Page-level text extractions

☆ ☆ ☆ ☆ ☆

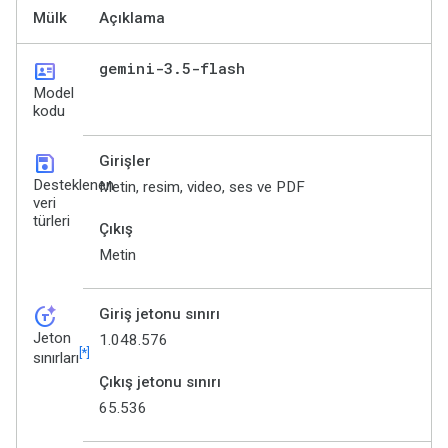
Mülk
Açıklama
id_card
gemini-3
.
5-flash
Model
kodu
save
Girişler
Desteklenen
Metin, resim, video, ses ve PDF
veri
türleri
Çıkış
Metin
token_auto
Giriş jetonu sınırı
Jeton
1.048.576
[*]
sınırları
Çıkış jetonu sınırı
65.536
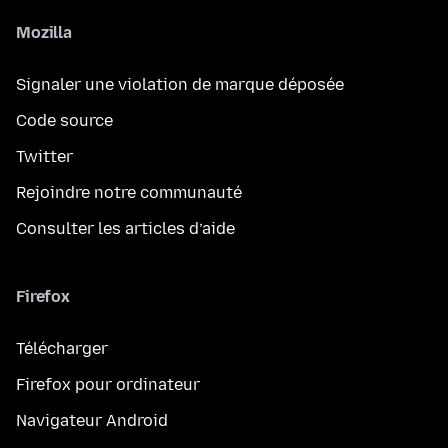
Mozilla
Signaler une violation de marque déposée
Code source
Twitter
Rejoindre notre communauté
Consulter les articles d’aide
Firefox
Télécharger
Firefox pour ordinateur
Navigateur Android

☆ ☆ ☆ ☆ ☆

Required action.
Report each line of the entries where the word "sınırı" occurs.

Task solution.
Giriş jetonu sınırı
Çıkış jetonu sınırı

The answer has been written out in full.